● **Source data**:
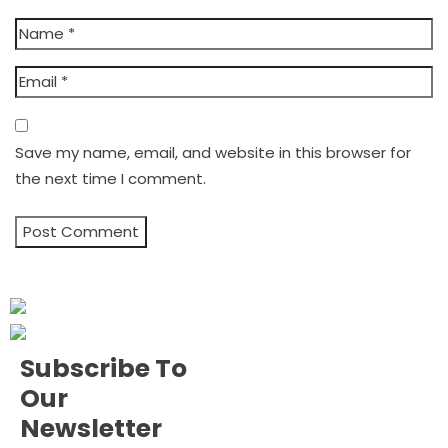
Save my name, email, and website in this browser for
the next time I comment.
Subscribe To
Our
Newsletter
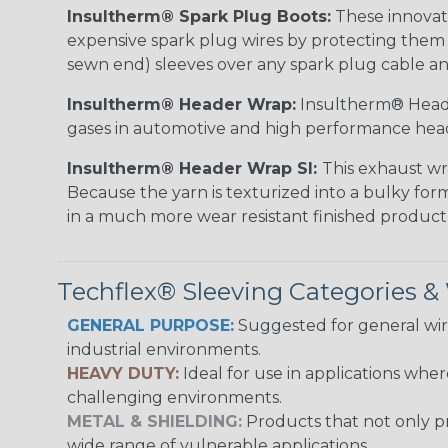
Insultherm® Spark Plug Boots:
These innovati
expensive spark plug wires by protecting them wh
sewn end) sleeves over any spark plug cable an
Insultherm® Header Wrap:
Insultherm® Heade
gases in automotive and high performance hea
Insultherm® Header Wrap SI:
This exhaust wr
Because the yarn is texturized into a bulky form
in a much more wear resistant finished product
Techflex® Sleeving Categories 
GENERAL PURPOSE:
Suggested for general wire
industrial environments.
HEAVY DUTY:
Ideal for use in applications whe
challenging environments.
METAL & SHIELDING:
Products that not only pr
wide range of vulnerable applications.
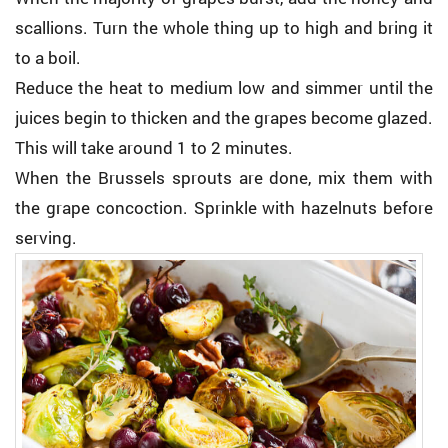
scallions. Turn the whole thing up to high and bring it
to a boil.
Reduce the heat to medium low and simmer until the
juices begin to thicken and the grapes become glazed.
This will take around 1 to 2 minutes.
When the Brussels sprouts are done, mix them with
the grape concoction. Sprinkle with hazelnuts before
serving.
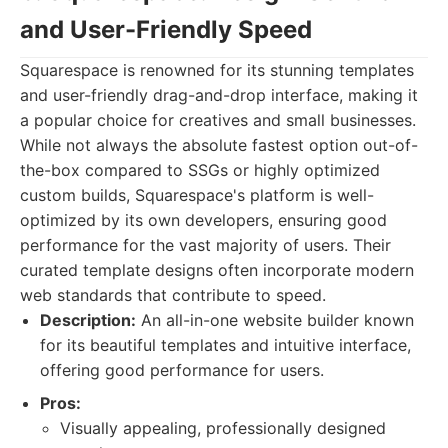
and User-Friendly Speed
Squarespace is renowned for its stunning templates
and user-friendly drag-and-drop interface, making it
a popular choice for creatives and small businesses.
While not always the absolute fastest option out-of-
the-box compared to SSGs or highly optimized
custom builds, Squarespace's platform is well-
optimized by its own developers, ensuring good
performance for the vast majority of users. Their
curated template designs often incorporate modern
web standards that contribute to speed.
Description:
An all-in-one website builder known
for its beautiful templates and intuitive interface,
offering good performance for users.
Pros:
Visually appealing, professionally designed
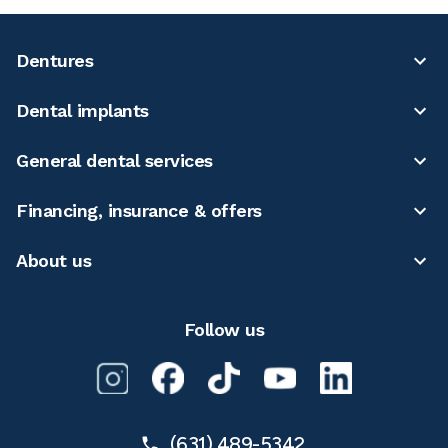
Dentures
Dental implants
General dental services
Financing, insurance & offers
About us
Follow us
(631) 489-5342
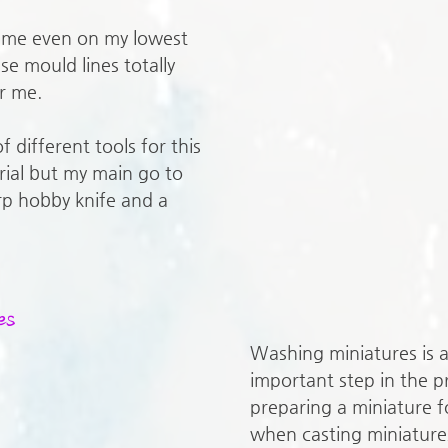
o me even on my lowest 
se mould lines totally 
r me. 
f different tools for this 
ial but my main go to 
rp hobby knife and a 
es
Washing miniatures is 
important step in the p
preparing a miniature f
when casting miniature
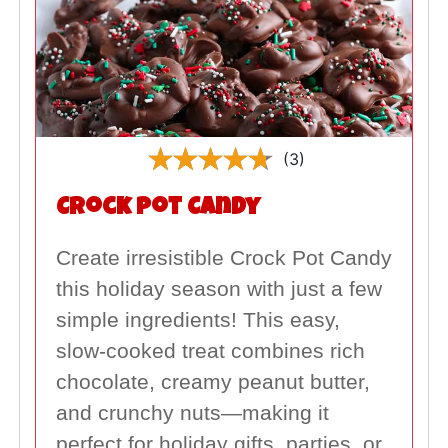
(3)
Crock Pot Candy
Create irresistible Crock Pot Candy
this holiday season with just a few
simple ingredients! This easy,
slow-cooked treat combines rich
chocolate, creamy peanut butter,
and crunchy nuts—making it
perfect for holiday gifts, parties, or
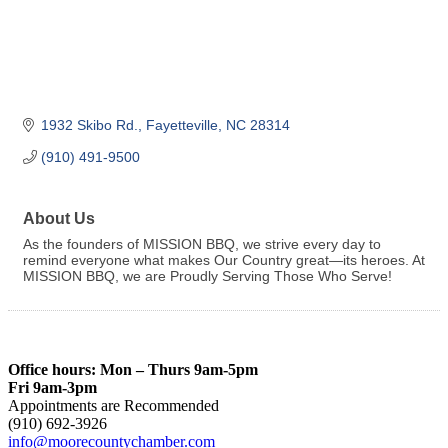
1932 Skibo Rd.
Fayetteville
NC
28314
(910) 491-9500
About Us
As the founders of MISSION BBQ, we strive every day to
remind everyone what makes Our Country great—its heroes. At
MISSION BBQ, we are Proudly Serving Those Who Serve!
Office hours: Mon – Thurs 9am-5pm
Fri 9am-3pm
Appointments are Recommended
(910) 692-3926
info@moorecountychamber.com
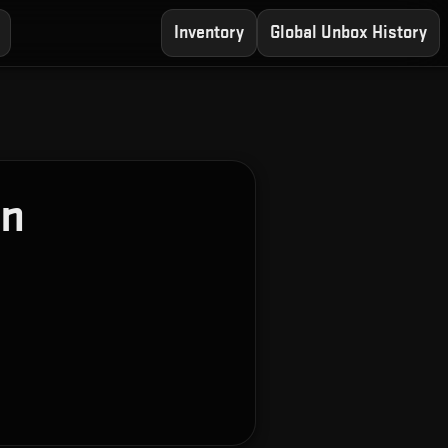
Inventory
Global Unbox History
on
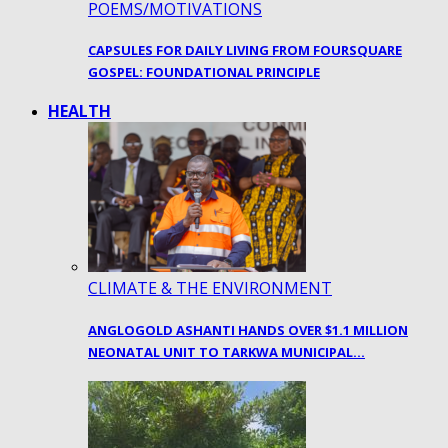
POEMS/MOTIVATIONS
CAPSULES FOR DAILY LIVING FROM FOURSQUARE
GOSPEL: FOUNDATIONAL PRINCIPLE
HEALTH
CLIMATE & THE ENVIRONMENT
ANGLOGOLD ASHANTI HANDS OVER $1.1 MILLION
NEONATAL UNIT TO TARKWA MUNICIPAL…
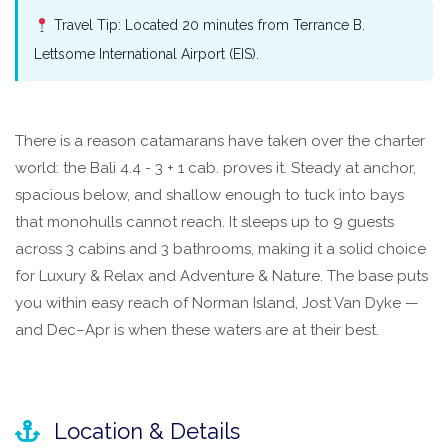
Travel Tip: Located 20 minutes from Terrance B.
Lettsome International Airport (EIS).
There is a reason catamarans have taken over the charter
world: the Bali 4.4 - 3 + 1 cab. proves it. Steady at anchor,
spacious below, and shallow enough to tuck into bays
that monohulls cannot reach. It sleeps up to 9 guests
across 3 cabins and 3 bathrooms, making it a solid choice
for Luxury & Relax and Adventure & Nature. The base puts
you within easy reach of Norman Island, Jost Van Dyke —
and Dec–Apr is when these waters are at their best.
Location & Details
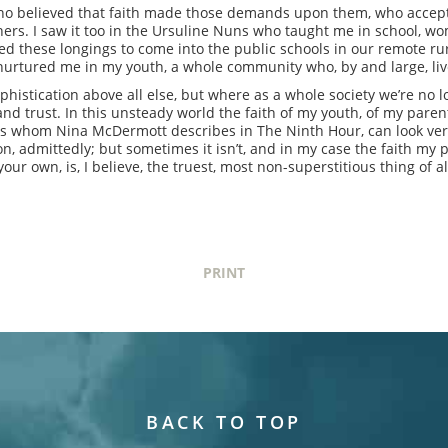
 who believed that faith made those demands upon them, who acce
thers. I saw it too in the Ursuline Nuns who taught me in school, w
ed these longings to come into the public schools in our remote rur
 nurtured me in my youth, a whole community who, by and large, live
sophistication above all else, but where as a whole society we’re no 
d trust. In this unsteady world the faith of my youth, of my parent
s whom Nina McDermott describes in The Ninth Hour, can look ver
on, admittedly; but sometimes it isn’t, and in my case the faith my p
our own, is, I believe, the truest, most non-superstitious thing of al
PRINT
BACK TO TOP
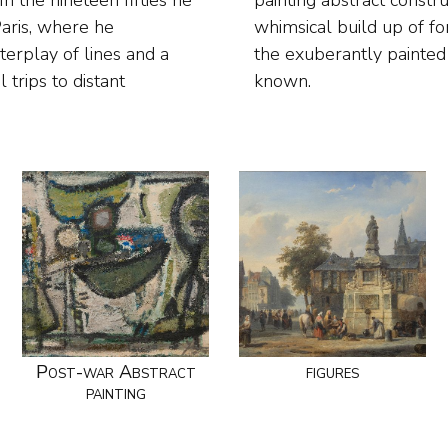
 the nineteen fifties he
lomerations comprising a
Paris, where he
es he switched to
terplay of lines and a
h he became so well-
 trips to distant
known.
Post-war Abstract
figures
painting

● **Task prompt**:
A clean copy is needed of the lines in the listing above from the one with "wide range of vulnerable applications." through the one with "As the founders", exact in every word and free of pictures.

● **Answer for this exercise**:
wide range of vulnerable applications.
scallions. Turn the whole thing up to high and bring it
to a boil.
Reduce the heat to medium low and simmer until the
juices begin to thicken and the grapes become glazed.
This will take around 1 to 2 minutes.
When the Brussels sprouts are done, mix them with
the grape concoction. Sprinkle with hazelnuts before
serving.
and User-Friendly Speed
Squarespace is renowned for its stunning templates
and user-friendly drag-and-drop interface, making it
a popular choice for creatives and small businesses.
While not always the absolute fastest option out-of-
the-box compared to SSGs or highly optimized
custom builds, Squarespace's platform is well-
optimized by its own developers, ensuring good
performance for the vast majority of users. Their
curated template designs often incorporate modern
web standards that contribute to speed.
Description:
An all-in-one website builder known
for its beautiful templates and intuitive interface,
offering good performance for users.
Pros:
Visually appealing, professionally designed
Dentures
Dental implants
General dental services
Financing, insurance & offers
About us
Follow us
(631) 489-5342
o me even on my lowest 
se mould lines totally 
r me. 
f different tools for this 
ial but my main go to 
rp hobby knife and a 
es
Washing miniatures is 
important step in the p
preparing a miniature f
when casting miniature
(3)
Crock Pot Candy
Create irresistible Crock Pot Candy
this holiday season with just a few
simple ingredients! This easy,
slow-cooked treat combines rich
chocolate, creamy peanut butter,
and crunchy nuts—making it
perfect for holiday gifts, parties, or
1932 Skibo Rd.
Fayetteville
NC
28314
(910) 491-9500
About Us
As the founders of MISSION BBQ, we strive every day to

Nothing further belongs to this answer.